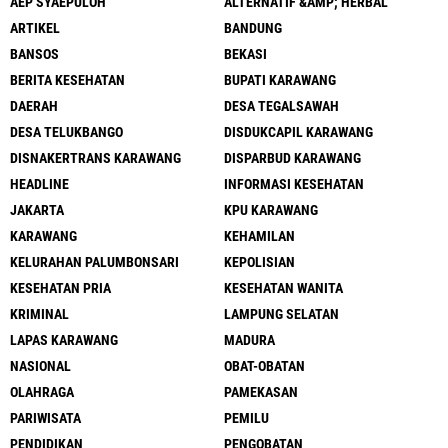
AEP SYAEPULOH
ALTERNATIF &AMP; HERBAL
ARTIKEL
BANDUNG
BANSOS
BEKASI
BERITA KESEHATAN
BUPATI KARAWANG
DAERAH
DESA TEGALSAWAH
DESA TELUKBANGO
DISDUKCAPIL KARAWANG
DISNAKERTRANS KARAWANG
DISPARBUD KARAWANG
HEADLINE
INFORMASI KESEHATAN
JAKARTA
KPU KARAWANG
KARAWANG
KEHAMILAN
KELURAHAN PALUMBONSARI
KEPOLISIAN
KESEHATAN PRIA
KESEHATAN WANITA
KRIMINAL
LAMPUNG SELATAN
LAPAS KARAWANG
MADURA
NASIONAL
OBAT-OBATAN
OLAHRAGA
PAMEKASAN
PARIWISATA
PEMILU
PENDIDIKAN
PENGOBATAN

* * *

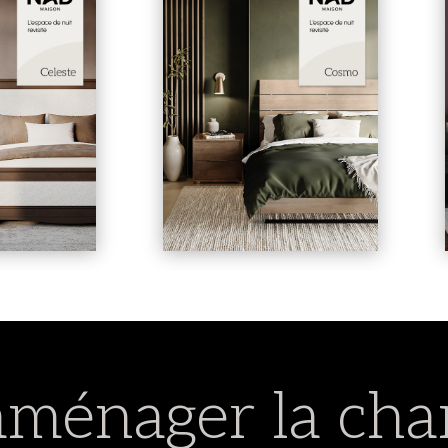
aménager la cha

* * *

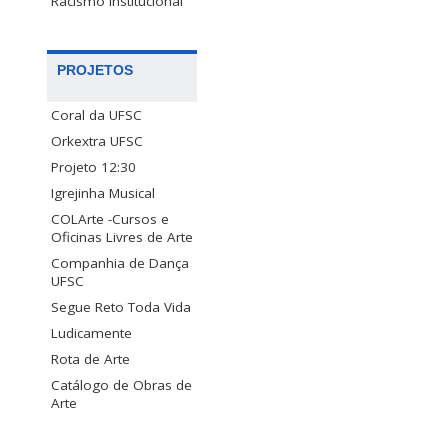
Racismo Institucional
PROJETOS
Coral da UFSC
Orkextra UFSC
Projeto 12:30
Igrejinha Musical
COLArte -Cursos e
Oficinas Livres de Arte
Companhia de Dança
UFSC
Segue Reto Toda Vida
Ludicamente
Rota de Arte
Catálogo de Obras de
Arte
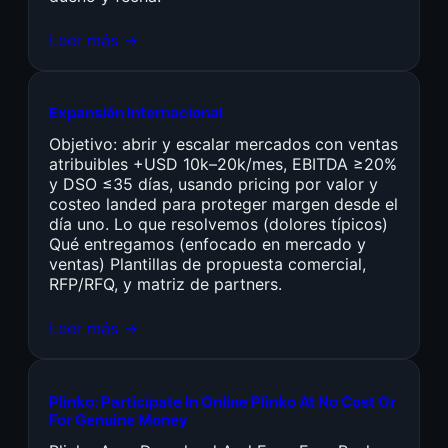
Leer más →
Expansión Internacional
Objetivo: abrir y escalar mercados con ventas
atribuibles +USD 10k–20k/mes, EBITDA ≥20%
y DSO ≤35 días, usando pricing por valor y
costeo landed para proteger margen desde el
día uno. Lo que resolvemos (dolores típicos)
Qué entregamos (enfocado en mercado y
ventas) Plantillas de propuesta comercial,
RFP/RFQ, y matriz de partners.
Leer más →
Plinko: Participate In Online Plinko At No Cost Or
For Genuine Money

* * *

Reproduce exactly the lines above from the line with "ventas) Plantillas de" to the line with "For Genuine Money", including both, and add nothing.

ventas) Plantillas de propuesta comercial,
RFP/RFQ, y matriz de partners.
Leer más →
Plinko: Participate In Online Plinko At No Cost Or
For Genuine Money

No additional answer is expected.